It concerns me that your post 2 years ago says your then fiance had issues with your son -and evidently that hasn't changed. What has changed is your son's behavior and attitude, which is perfectly normal in adolescence. It's also something that happens when children are subjected to a new "parent" who doesn't respect them or treat them as well as they should. Since I'm not at your house all the time, I don't know exactly what the relationship is like between your husband and son, but you are your son's mother FIRST. Have you read up or researched anything about adolescent males? I think you should hit the library or parenting area of the local bookstore.
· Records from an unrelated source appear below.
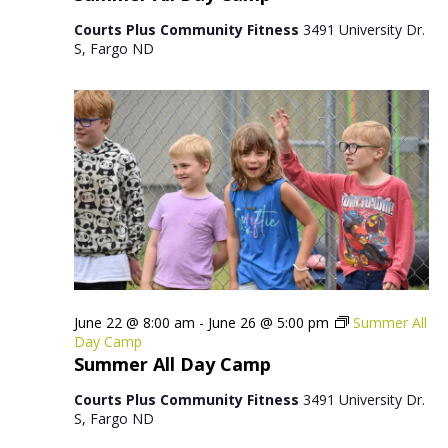
Courts Plus Community Fitness
3491 University Dr.
S, Fargo ND
June 22 @ 8:00 am
-
June 26 @ 5:00 pm
Summer All
Day Camp
Summer All Day Camp
Courts Plus Community Fitness
3491 University Dr.
S, Fargo ND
Teenagers often start slacking off on any number of things and they are infamous for making poor choices! Many, many (MOST) parents feel at some point during their child's adolescence that the child has been abducted by aliens! Have you asked your son what he would like to do with his time? Chores are great, and young people need responsibilities and they need to learn how to take care of things and themselves, but they also need free time and time to explore and participate in activities they're interested in -sports, music, clubs, church youth groups -there's a long list. Keeping him busy all the time is only going to burn him out and build up a ton of resentment. If he's constantly cutting corners on chores, then maybe it's because he has too many! Remember -he will have the rest of his life to work and do chores. He's still a kid, so he needs to be able to be a kid.

The last statement is the most disturbing of all -your husband has "lost faith in your son to be a better person"?!?! What exactly has your child done? Hubby is saying this because he's been caught lying a bit and is slacking on chores? Sorry, but it really sounds like your husband is the one who needs to work on being a better person. Please put your son first and don't keep him in an environment with a domineering male who belittles him or makes him feel nothing is ever good enough. I don't think it would be a bad idea for you all to go to a family counselor to discuss this issue and find some alternative ways to work through the teenage years.

3 moms found this helpful

L.A.

answers from Austin on

Wow Julies posted exactly my same advice.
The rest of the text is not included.